A longer ceasefire is now planned between Thanksgiving and December 31st, in cities from Salinas and Oakland in California to Baltimore and Boston on the east coast. The aim is twofold, says Mr Brown, RECAP’s founder. When churches can make ceasefires hold, even partially, they gain credibility with police chiefs and the public. Asking local criminals to stop shooting each other also buys time for them to pause, says the Boston-based minister. Often street gangs that live side by side are locked in a revenge cycle but “can’t see how it started”.

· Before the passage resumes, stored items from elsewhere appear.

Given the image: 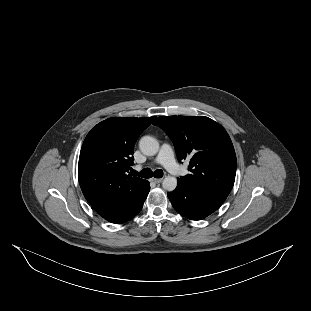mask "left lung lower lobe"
<instances>
[{
	"label": "left lung lower lobe",
	"instance_id": "obj_1",
	"mask_svg": "<svg viewBox=\"0 0 311 311\" xmlns=\"http://www.w3.org/2000/svg\"><path fill=\"white\" fill-rule=\"evenodd\" d=\"M175 210L191 220H202L216 211L227 196L204 192L178 183L173 192L168 193Z\"/></svg>",
	"mask_w": 311,
	"mask_h": 311
}]
</instances>
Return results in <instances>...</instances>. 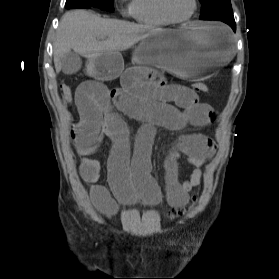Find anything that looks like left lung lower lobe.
Wrapping results in <instances>:
<instances>
[{
	"label": "left lung lower lobe",
	"instance_id": "left-lung-lower-lobe-1",
	"mask_svg": "<svg viewBox=\"0 0 279 279\" xmlns=\"http://www.w3.org/2000/svg\"><path fill=\"white\" fill-rule=\"evenodd\" d=\"M220 21L228 24L233 29L234 32L236 31V24H235L234 17L224 18V19H221Z\"/></svg>",
	"mask_w": 279,
	"mask_h": 279
}]
</instances>
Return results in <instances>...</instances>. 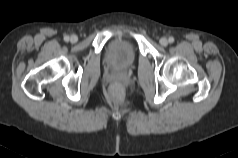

Tom Roberts, deputy chief of the Las Vegas Metropolitan Police Department, is sure that lives have already been saved since police commanders began working closely with local churches to halt revenge killings. More murders are cleared up today, after years of “deplorably low” detection rates caused by intense mistrust between residents and police. Mr Roberts hopes that the coming “Season of Peace” will convince some old-school officers of the value of crime prevention, admitting that it is a struggle to change policing. Las Vegas, a city built on sin, will never be violence-free. But this Thanksgiving it will try a seemingly fantastical idea—asking its most dangerous residents to stop killing each other.
Correction: This piece originally misnamed the organisation Rebuilding Every Community Around Peace as Rebuilding Every City Around Peace.